What was striking about the discussions was the overwhelming feeling of disempowerment. In both places, there was a widespread view that the high Leave vote was not really about immigration even though immigration dominated the referendum debate. Immigration was a ‘proxy’ or a ‘red herring’ (in the words used by participants). Rather, there were concerns about lack of skills training, lack of infrastructure, lack of investment and general neglect. Most importantly, people felt that no one in authority, whether in Westminster or Brussels, cared or took notice. In Pendle, there was talk of the need for devolution to the North East along the lines of Scotland and Wales. In Mansfield, people talked about the need to create a political forum to discuss local problems.

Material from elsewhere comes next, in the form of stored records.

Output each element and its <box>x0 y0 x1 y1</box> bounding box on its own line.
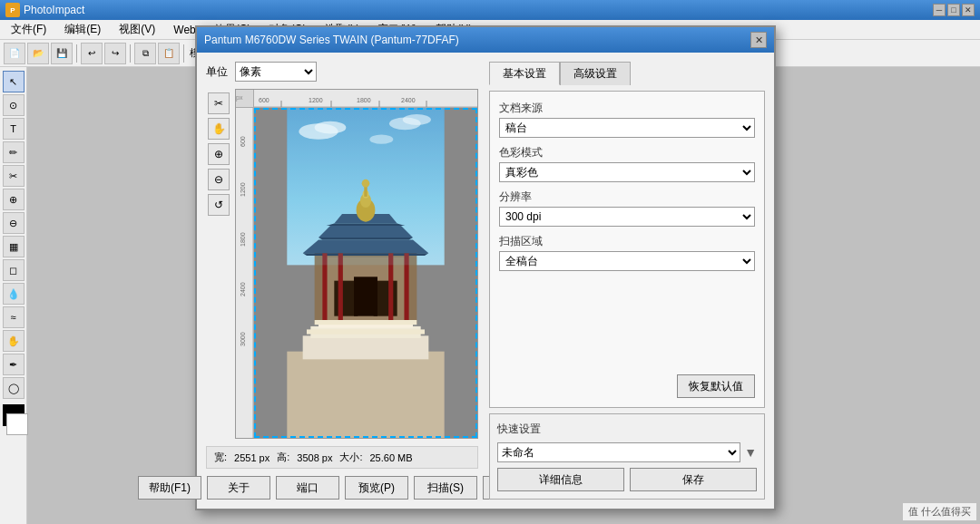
app-titlebar: P PhotoImpact ─ □ ✕ <box>0 0 980 20</box>
toolbar-redo[interactable]: ↪ <box>104 43 126 64</box>
preview-button[interactable]: 预览(P) <box>345 476 408 500</box>
svg-text:2400: 2400 <box>240 282 246 296</box>
twain-close-button[interactable]: ✕ <box>750 32 767 48</box>
height-value: 3508 px <box>297 452 332 463</box>
tool-eraser[interactable]: ◻ <box>3 259 24 281</box>
toolbar-new[interactable]: 📄 <box>4 43 25 64</box>
resolution-select[interactable]: 300 dpi <box>499 207 755 227</box>
unit-label: 单位 <box>206 64 228 80</box>
svg-text:2400: 2400 <box>401 97 416 103</box>
tool-eyedrop[interactable]: 💧 <box>3 283 24 305</box>
tool-crop[interactable]: ✂ <box>3 165 24 187</box>
scan-area-select[interactable]: 全稿台 <box>499 251 755 271</box>
app-icon: P <box>5 3 20 17</box>
toolbar-save[interactable]: 💾 <box>51 43 73 64</box>
quick-settings-select[interactable]: 未命名 <box>497 442 740 462</box>
toolbar-sep2 <box>130 44 131 63</box>
info-row: 宽: 2551 px 高: 3508 px 大小: 25.60 MB <box>206 446 478 469</box>
tool-fill[interactable]: ▦ <box>3 236 24 257</box>
tool-lasso[interactable]: ⊙ <box>3 94 24 116</box>
resolution-label: 分辨率 <box>499 189 755 205</box>
quick-dropdown-icon: ▼ <box>744 445 757 460</box>
watermark: 值 什么值得买 <box>903 503 976 520</box>
svg-rect-46 <box>315 320 417 325</box>
preview-canvas[interactable]: px 600 1200 1800 2400 <box>235 89 478 439</box>
resolution-group: 分辨率 300 dpi <box>499 189 755 227</box>
tool-shapes[interactable]: ◯ <box>3 377 24 399</box>
unit-select[interactable]: 像素 <box>235 62 317 82</box>
maximize-button[interactable]: □ <box>947 4 960 16</box>
toolbar-sep1 <box>76 44 77 63</box>
size-label: 大小: <box>339 451 362 464</box>
tool-pen[interactable]: ✒ <box>3 354 24 375</box>
preview-image <box>254 108 477 438</box>
toolbar-undo[interactable]: ↩ <box>81 43 103 64</box>
preview-section: ✂ ✋ ⊕ ⊖ ↺ px <box>206 89 478 439</box>
toolbar-paste[interactable]: 📋 <box>158 43 180 64</box>
preview-crop-tool[interactable]: ✂ <box>208 92 230 114</box>
twain-dialog: Pantum M6760DW Series TWAIN (Pantum-77DF… <box>195 25 776 510</box>
left-toolbar: ↖ ⊙ T ✏ ✂ ⊕ ⊖ ▦ ◻ 💧 ≈ ✋ ✒ ◯ <box>0 67 27 524</box>
twain-bottom-buttons: 帮助(F1) 关于 端口 预览(P) 扫描(S) 关闭 <box>206 476 478 500</box>
ruler-left: 600 1200 1800 2400 3000 <box>236 108 254 438</box>
width-label: 宽: <box>214 451 227 464</box>
color-mode-group: 色彩模式 真彩色 <box>499 145 755 182</box>
svg-rect-47 <box>287 108 444 265</box>
save-settings-button[interactable]: 保存 <box>630 468 757 491</box>
quick-buttons-row: 详细信息 保存 <box>497 468 757 491</box>
svg-text:3000: 3000 <box>240 332 246 346</box>
height-label: 高: <box>277 451 289 464</box>
menu-view[interactable]: 视图(V) <box>112 20 162 39</box>
preview-zoom-out-tool[interactable]: ⊖ <box>208 169 230 190</box>
twain-right-panel: 基本设置 高级设置 文档来源 稿台 色彩模式 真彩色 <box>489 62 765 500</box>
detail-button[interactable]: 详细信息 <box>497 468 624 491</box>
size-value: 25.60 MB <box>370 452 413 463</box>
app-title: PhotoImpact <box>24 4 84 16</box>
ruler-corner: px <box>236 90 254 108</box>
doc-source-select[interactable]: 稿台 <box>499 118 755 138</box>
preview-hand-tool[interactable]: ✋ <box>208 118 230 140</box>
tool-text[interactable]: T <box>3 118 24 140</box>
preview-zoom-in-tool[interactable]: ⊕ <box>208 143 230 165</box>
restore-default-button[interactable]: 恢复默认值 <box>677 374 755 398</box>
tool-blur[interactable]: ≈ <box>3 306 24 328</box>
tool-zoom-in[interactable]: ⊕ <box>3 189 24 210</box>
unit-row: 单位 像素 <box>206 62 478 82</box>
tool-hand[interactable]: ✋ <box>3 330 24 352</box>
toolbar-open[interactable]: 📂 <box>27 43 49 64</box>
tool-zoom-out[interactable]: ⊖ <box>3 212 24 234</box>
svg-text:1800: 1800 <box>357 97 371 103</box>
quick-select-row: 未命名 ▼ <box>497 442 757 462</box>
toolbar-copy[interactable]: ⧉ <box>134 43 156 64</box>
color-bg[interactable] <box>6 413 28 435</box>
tabs-row: 基本设置 高级设置 <box>489 62 765 85</box>
close-button[interactable]: ✕ <box>962 4 975 16</box>
toolbar-sep3 <box>183 44 184 63</box>
doc-source-group: 文档来源 稿台 <box>499 101 755 138</box>
tool-select[interactable]: ↖ <box>3 71 24 92</box>
twain-body: 单位 像素 ✂ ✋ ⊕ ⊖ ↺ px <box>197 53 774 509</box>
help-button[interactable]: 帮助(F1) <box>138 476 201 500</box>
svg-text:1800: 1800 <box>240 232 246 247</box>
scan-button[interactable]: 扫描(S) <box>414 476 477 500</box>
svg-text:1200: 1200 <box>240 182 246 197</box>
settings-panel: 文档来源 稿台 色彩模式 真彩色 分辨率 300 dpi <box>489 91 765 408</box>
preview-reset-tool[interactable]: ↺ <box>208 194 230 216</box>
minimize-button[interactable]: ─ <box>933 4 946 16</box>
tab-basic[interactable]: 基本设置 <box>489 62 560 85</box>
svg-text:600: 600 <box>240 136 246 147</box>
tab-advanced[interactable]: 高级设置 <box>560 62 631 85</box>
ruler-top: 600 1200 1800 2400 <box>254 90 477 108</box>
svg-text:600: 600 <box>259 97 270 103</box>
svg-rect-29 <box>354 277 377 315</box>
about-button[interactable]: 关于 <box>207 476 270 500</box>
scan-area-label: 扫描区域 <box>499 234 755 249</box>
twain-titlebar: Pantum M6760DW Series TWAIN (Pantum-77DF… <box>197 27 774 53</box>
tool-paint[interactable]: ✏ <box>3 141 24 163</box>
menu-file[interactable]: 文件(F) <box>4 20 54 39</box>
color-mode-select[interactable]: 真彩色 <box>499 162 755 182</box>
doc-source-label: 文档来源 <box>499 101 755 116</box>
menu-edit[interactable]: 编辑(E) <box>57 20 108 39</box>
port-button[interactable]: 端口 <box>276 476 339 500</box>
watermark-text: 值 什么值得买 <box>908 506 971 517</box>
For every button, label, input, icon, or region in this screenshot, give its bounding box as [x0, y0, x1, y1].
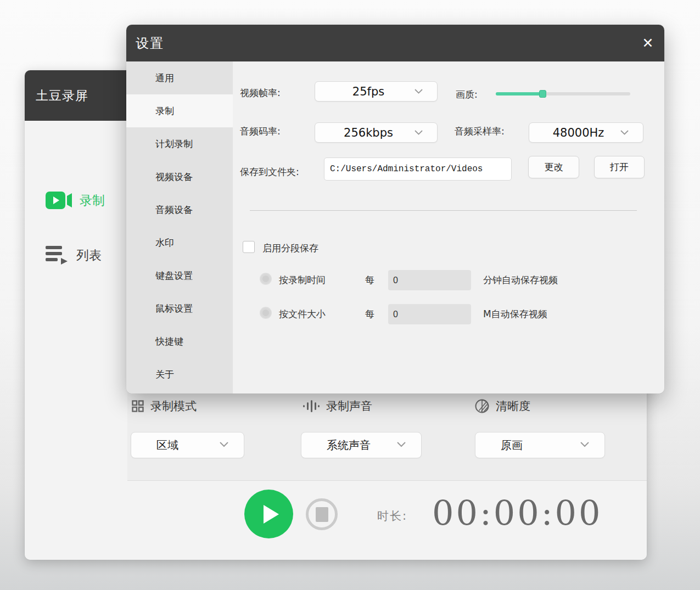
change-folder-button[interactable]: 更改 — [528, 156, 579, 178]
clarity-label: 清晰度 — [496, 398, 530, 414]
duration-timer: 00:00:00 — [432, 493, 602, 533]
close-icon[interactable]: ✕ — [637, 31, 660, 54]
app-title: 土豆录屏 — [36, 87, 88, 104]
settings-title: 设置 — [136, 35, 164, 52]
by-size-value-input[interactable] — [388, 304, 471, 324]
record-sound-group: 录制声音 系统声音 — [303, 394, 429, 419]
record-mode-select[interactable]: 区域 — [131, 432, 244, 458]
by-size-label: 按文件大小 — [279, 308, 326, 321]
slider-handle[interactable] — [539, 90, 546, 98]
sidebar-item-record[interactable]: 录制 — [25, 181, 127, 220]
chevron-down-icon — [580, 442, 589, 447]
recording-controls-row: 录制模式 区域 录制声 — [127, 394, 647, 480]
tab-scheduled-record[interactable]: 计划录制 — [126, 127, 233, 160]
settings-content: 视频帧率: 25fps 画质: 音频码率: 256kbps 音 — [233, 61, 664, 394]
by-size-suffix-label: M自动保存视频 — [483, 308, 547, 321]
record-sound-select[interactable]: 系统声音 — [301, 432, 422, 458]
tab-keyboard[interactable]: 键盘设置 — [126, 259, 233, 292]
by-time-value-input[interactable] — [388, 270, 471, 290]
waveform-icon — [303, 400, 320, 412]
divider — [250, 210, 637, 211]
by-time-suffix-label: 分钟自动保存视频 — [483, 274, 558, 286]
by-size-every-label: 每 — [365, 308, 374, 321]
stop-icon — [316, 507, 328, 522]
settings-title-bar: 设置 ✕ — [126, 25, 664, 61]
sidebar-item-label: 列表 — [76, 247, 102, 264]
tab-about[interactable]: 关于 — [126, 358, 233, 391]
sample-rate-select[interactable]: 48000Hz — [529, 122, 643, 143]
play-icon — [264, 505, 279, 524]
grid-icon — [132, 400, 144, 412]
record-mode-label: 录制模式 — [150, 398, 197, 414]
tab-watermark[interactable]: 水印 — [126, 226, 233, 259]
by-time-label: 按录制时间 — [279, 274, 326, 286]
sidebar-item-list[interactable]: 列表 — [25, 236, 127, 274]
tab-hotkeys[interactable]: 快捷键 — [126, 325, 233, 358]
tab-video-device[interactable]: 视频设备 — [126, 160, 233, 193]
save-folder-input[interactable] — [324, 158, 512, 181]
tab-record[interactable]: 录制 — [126, 94, 233, 127]
by-time-radio[interactable] — [260, 273, 272, 285]
chevron-down-icon — [415, 130, 423, 135]
frame-rate-label: 视频帧率: — [240, 87, 281, 99]
save-folder-label: 保存到文件夹: — [240, 166, 299, 178]
chevron-down-icon — [397, 442, 406, 447]
record-action-section: 时长: 00:00:00 — [127, 481, 647, 560]
by-size-radio[interactable] — [260, 307, 272, 319]
segment-save-checkbox[interactable] — [243, 241, 255, 253]
frame-rate-select[interactable]: 25fps — [315, 81, 438, 102]
chevron-down-icon — [220, 442, 228, 447]
record-mode-label-row: 录制模式 — [132, 394, 247, 419]
chevron-down-icon — [415, 89, 423, 94]
record-sound-label: 录制声音 — [326, 398, 372, 414]
by-time-every-label: 每 — [365, 274, 374, 286]
settings-body: 通用 录制 计划录制 视频设备 音频设备 水印 键盘设置 鼠标设置 快捷键 关于… — [126, 61, 664, 394]
clarity-value: 原画 — [475, 438, 523, 453]
record-mode-group: 录制模式 区域 — [132, 394, 247, 419]
record-sound-label-row: 录制声音 — [303, 394, 429, 419]
clarity-label-row: 清晰度 — [475, 394, 607, 419]
audio-bitrate-value: 256kbps — [344, 126, 393, 139]
duration-label: 时长: — [377, 508, 407, 524]
clarity-contrast-icon — [475, 399, 489, 413]
record-mode-value: 区域 — [131, 438, 178, 453]
clarity-select[interactable]: 原画 — [475, 432, 605, 458]
tab-mouse[interactable]: 鼠标设置 — [126, 292, 233, 325]
clarity-group: 清晰度 原画 — [475, 394, 607, 419]
audio-bitrate-select[interactable]: 256kbps — [315, 122, 438, 143]
main-sidebar: 录制 列表 — [25, 121, 127, 560]
audio-bitrate-label: 音频码率: — [240, 125, 281, 138]
tab-audio-device[interactable]: 音频设备 — [126, 193, 233, 226]
open-folder-button[interactable]: 打开 — [594, 156, 645, 178]
sample-rate-value: 48000Hz — [553, 126, 604, 139]
video-camera-icon — [46, 190, 72, 210]
slider-fill — [496, 92, 542, 95]
quality-label: 画质: — [456, 88, 478, 101]
record-sound-value: 系统声音 — [301, 438, 371, 453]
segment-save-label: 启用分段保存 — [262, 242, 318, 255]
settings-dialog: 设置 ✕ 通用 录制 计划录制 视频设备 音频设备 水印 键盘设置 鼠标设置 快… — [126, 25, 664, 394]
settings-tabs: 通用 录制 计划录制 视频设备 音频设备 水印 键盘设置 鼠标设置 快捷键 关于 — [126, 61, 233, 394]
frame-rate-value: 25fps — [352, 85, 384, 98]
quality-slider[interactable] — [496, 90, 630, 98]
list-icon — [46, 246, 69, 265]
stop-record-button[interactable] — [306, 498, 338, 530]
sample-rate-label: 音频采样率: — [455, 125, 505, 138]
app-title-bar: 土豆录屏 — [25, 70, 127, 121]
chevron-down-icon — [620, 130, 629, 135]
start-record-button[interactable] — [244, 490, 293, 538]
sidebar-item-label: 录制 — [80, 192, 105, 209]
tab-general[interactable]: 通用 — [126, 61, 233, 94]
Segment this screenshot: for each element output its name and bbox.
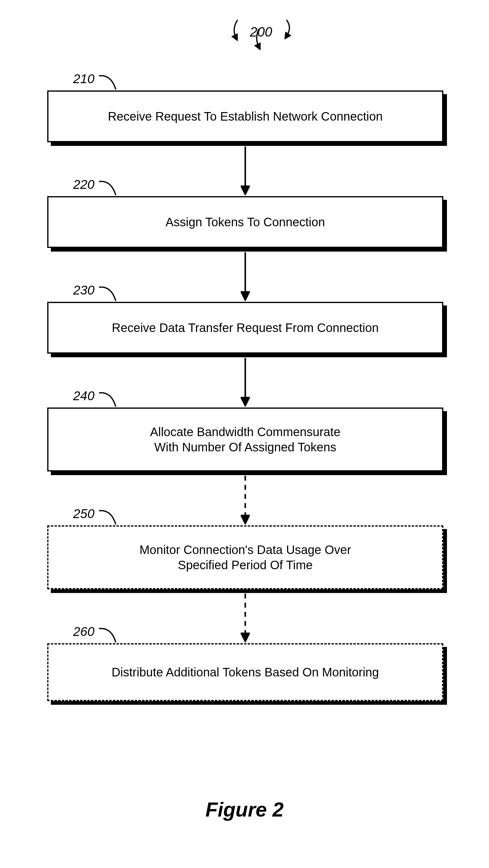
step-box: Receive Request To Establish Network Con…	[47, 90, 443, 142]
step-text: Assign Tokens To Connection	[165, 214, 325, 230]
step-box-dashed: Distribute Additional Tokens Based On Mo…	[47, 643, 443, 701]
leader-line-icon	[97, 286, 119, 304]
step-label: 240	[73, 389, 94, 403]
leader-line-icon	[97, 627, 119, 645]
step-label: 260	[73, 624, 94, 639]
step-box: Allocate Bandwidth Commensurate With Num…	[47, 407, 443, 471]
step-box-dashed: Monitor Connection's Data Usage Over Spe…	[47, 525, 443, 589]
arrow-down-icon	[241, 147, 250, 195]
step-text: Distribute Additional Tokens Based On Mo…	[112, 664, 379, 680]
step-text: Allocate Bandwidth Commensurate With Num…	[150, 424, 341, 455]
step-label: 230	[73, 283, 94, 298]
figure-caption: Figure 2	[0, 798, 489, 821]
step-label: 220	[73, 177, 94, 192]
step-text: Receive Data Transfer Request From Conne…	[112, 320, 379, 335]
arrow-down-icon	[241, 358, 250, 407]
step-box: Assign Tokens To Connection	[47, 196, 443, 248]
leader-line-icon	[97, 74, 119, 93]
step-box: Receive Data Transfer Request From Conne…	[47, 302, 443, 353]
arrow-down-dashed-icon	[241, 476, 250, 524]
figure-number-arrows-icon	[225, 17, 305, 50]
step-text: Monitor Connection's Data Usage Over Spe…	[140, 542, 351, 572]
step-label: 210	[73, 71, 94, 86]
step-label: 250	[73, 506, 94, 521]
arrow-down-icon	[241, 252, 250, 301]
arrow-down-dashed-icon	[241, 594, 250, 642]
leader-line-icon	[97, 509, 119, 527]
leader-line-icon	[97, 391, 119, 410]
step-text: Receive Request To Establish Network Con…	[108, 109, 383, 124]
leader-line-icon	[97, 180, 119, 198]
flowchart-canvas: 200 210 Receive Request To Establish Net…	[0, 0, 489, 868]
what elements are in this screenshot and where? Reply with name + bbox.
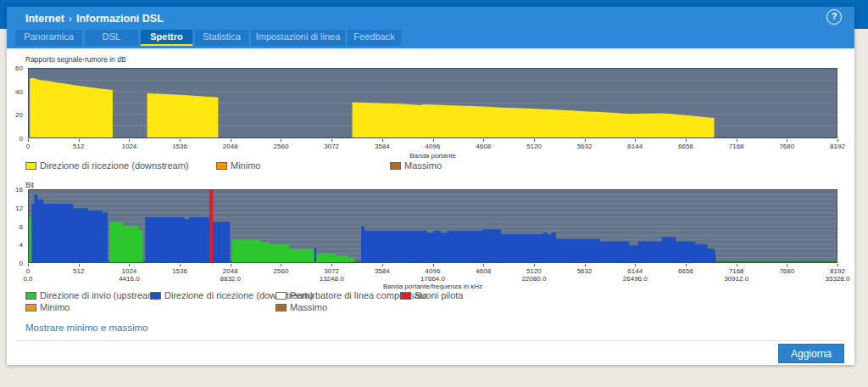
bits-chart-title: Bit [25,181,34,189]
legend-item-direzione-di-invio-upstream: Direzione di invio (upstream) [25,290,159,300]
legend-label: Minimo [40,302,70,312]
legend-label: Direzione di invio (upstream) [40,290,159,300]
legend-label: Direzione di ricezione (downstream) [40,160,188,171]
snr-chart-plot [28,68,837,138]
snr-y-tick: 40 [15,87,23,95]
bits-series-segment [30,217,31,262]
legend-swatch-icon [25,304,36,311]
snr-x-tick: 512 [73,143,84,150]
bits-x-tick: 2560 [274,267,289,275]
snr-chart-title: Rapporto segnale-rumore in dB [25,55,126,64]
bits-freq-tick: 17664.0 [420,275,445,283]
bits-series-segment [209,190,213,262]
legend-item-massimo: Massimo [390,160,442,171]
bits-y-tick: 12 [15,204,23,211]
snr-x-tick: 4096 [426,143,441,150]
bits-y-tick: 4 [19,241,23,249]
bits-legend-row: Direzione di invio (upstream)Direzione d… [25,290,837,301]
bits-freq-tick: 4416.0 [119,275,139,283]
bits-x-tick: 2048 [223,267,238,275]
legend-item-direzione-di-ricezione-downstream: Direzione di ricezione (downstream) [25,160,188,171]
bits-series-segment [145,217,230,262]
legend-swatch-icon [150,292,161,300]
bits-x-tick: 1536 [172,267,187,275]
bits-x-tick: 7168 [729,267,744,275]
snr-x-tick: 7680 [779,143,794,150]
tab-bar: PanoramicaDSLSpettroStatisticaImpostazio… [15,30,401,46]
refresh-button[interactable]: Aggiorna [778,344,844,363]
bits-x-tick: 4608 [476,267,491,275]
bits-x-tick: 7680 [779,267,794,275]
legend-label: Suoni pilota [415,290,464,300]
snr-series-segment [353,102,715,137]
bits-x-axis-title: Banda portante/frequenza in kHz [28,283,837,290]
snr-x-tick: 2560 [274,143,289,150]
bits-x-tick: 512 [73,267,84,275]
legend-label: Minimo [231,160,260,171]
breadcrumb: Internet›Informazioni DSL [25,13,164,25]
snr-x-tick: 6144 [627,143,643,150]
bits-series-segment [314,248,316,262]
legend-swatch-icon [275,304,287,311]
snr-x-axis-labels: 0512102415362048256030723584409646085120… [28,143,837,151]
bits-x-tick: 3584 [375,267,390,275]
snr-series-segment [30,78,113,137]
bits-x-tick: 6144 [627,267,643,275]
snr-legend-row: Direzione di ricezione (downstream)Minim… [25,160,837,171]
snr-x-tick: 7168 [729,143,744,150]
snr-y-tick: 0 [19,135,23,143]
bits-series-segment [232,239,354,262]
legend-swatch-icon [390,162,401,170]
snr-y-axis-labels: 6040200 [7,68,25,138]
bits-x-tick: 3072 [324,267,339,275]
legend-swatch-icon [25,162,36,170]
page-header: Internet›Informazioni DSL ? PanoramicaDS… [7,7,854,48]
bits-freq-tick: 0.0 [23,275,32,283]
breadcrumb-page-title: Informazioni DSL [76,13,164,25]
legend-swatch-icon [400,292,411,300]
snr-y-tick: 60 [15,64,23,72]
bits-freq-tick: 13248.0 [320,275,344,283]
snr-x-axis-title: Banda portante [28,152,837,160]
bits-series-segment [361,227,715,263]
snr-x-tick: 6656 [678,143,693,150]
bits-x-tick: 8192 [830,267,845,275]
tab-spettro[interactable]: Spettro [141,30,192,46]
bits-y-axis-labels: 1612840 [7,189,25,263]
snr-x-tick: 1024 [121,143,136,150]
bits-legend-row: MinimoMassimo [25,302,837,313]
snr-x-tick: 3072 [324,143,339,150]
snr-y-tick: 20 [15,111,23,119]
breadcrumb-internet[interactable]: Internet [25,13,64,25]
bits-x-tick: 6656 [678,267,693,275]
tab-impostazioni-di-linea[interactable]: Impostazioni di linea [251,30,345,46]
legend-swatch-icon [216,162,227,170]
breadcrumb-separator: › [64,13,76,25]
bits-freq-tick: 30912.0 [724,275,748,283]
snr-x-tick: 8192 [830,143,845,150]
tab-feedback[interactable]: Feedback [348,30,401,46]
snr-x-tick: 3584 [375,143,390,150]
legend-item-suoni-pilota: Suoni pilota [400,290,464,300]
legend-item-minimo: Minimo [25,302,70,312]
main-content: Rapporto segnale-rumore in dB60402000512… [7,48,854,365]
bits-freq-tick: 35328.0 [826,275,850,283]
bits-y-tick: 8 [19,222,23,230]
bits-x-tick: 0 [26,267,30,275]
legend-label: Massimo [290,302,327,312]
tab-dsl[interactable]: DSL [85,30,138,46]
bits-series-segment [31,194,108,262]
show-min-max-link[interactable]: Mostrare minimo e massimo [25,322,147,333]
tab-panoramica[interactable]: Panoramica [15,30,82,46]
bits-freq-tick: 22080.0 [521,275,546,283]
legend-swatch-icon [275,292,287,300]
help-icon[interactable]: ? [826,9,842,25]
legend-item-minimo: Minimo [216,160,260,171]
bits-freq-tick: 26496.0 [623,275,648,283]
snr-x-tick: 2048 [223,143,238,150]
tab-statistica[interactable]: Statistica [195,30,248,46]
footer-divider [17,340,844,341]
snr-x-tick: 4608 [476,143,491,150]
snr-x-tick: 5632 [577,143,593,150]
legend-item-massimo: Massimo [275,302,327,312]
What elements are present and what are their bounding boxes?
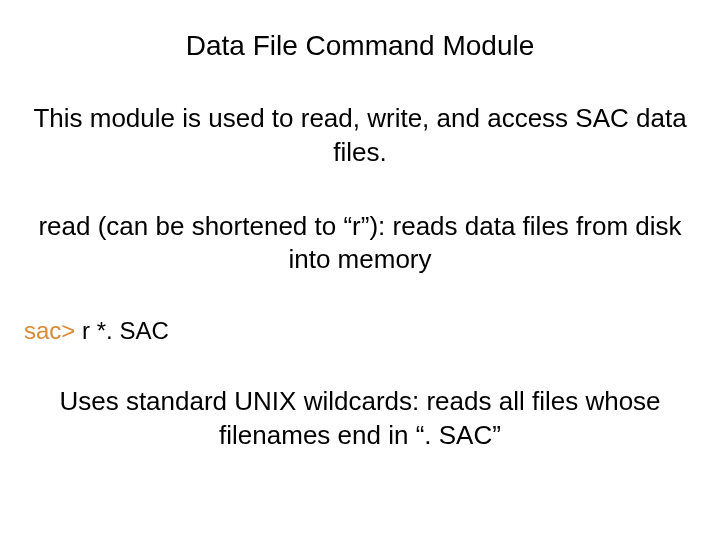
command-prompt: sac> — [24, 317, 75, 344]
slide-title: Data File Command Module — [20, 30, 700, 62]
command-text: r *. SAC — [75, 317, 168, 344]
intro-paragraph: This module is used to read, write, and … — [20, 102, 700, 170]
wildcard-note: Uses standard UNIX wildcards: reads all … — [20, 385, 700, 453]
read-description: read (can be shortened to “r”): reads da… — [20, 210, 700, 278]
command-example: sac> r *. SAC — [20, 317, 700, 345]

This is why the slogan ‘take back control’ had such resonance in the 2016 referendum. The vote can be interpreted as a howl of frustration about the inability to be heard or to have some say in what happens at a political level – an expression of protest at the ‘hollowing out’ of democracy, or what Colin Crouch calls postdemocracy.
In this article, I make the paradoxical argument that, while Brexit has unleashed the beast of racism and scapegoating of the ‘other’, it has, at the same time, opened up the possibility of what Altiero Spinelli called the ‘substance of politics’. A struggle is currently going on between these two political directions, in which we cannot but choose to take sides. And if we want to contribute to a renewed faith in the importance of politics, and the sense of re-empowerment upon which that depends, we are going to need a set of policies that is both progressive and pro-European.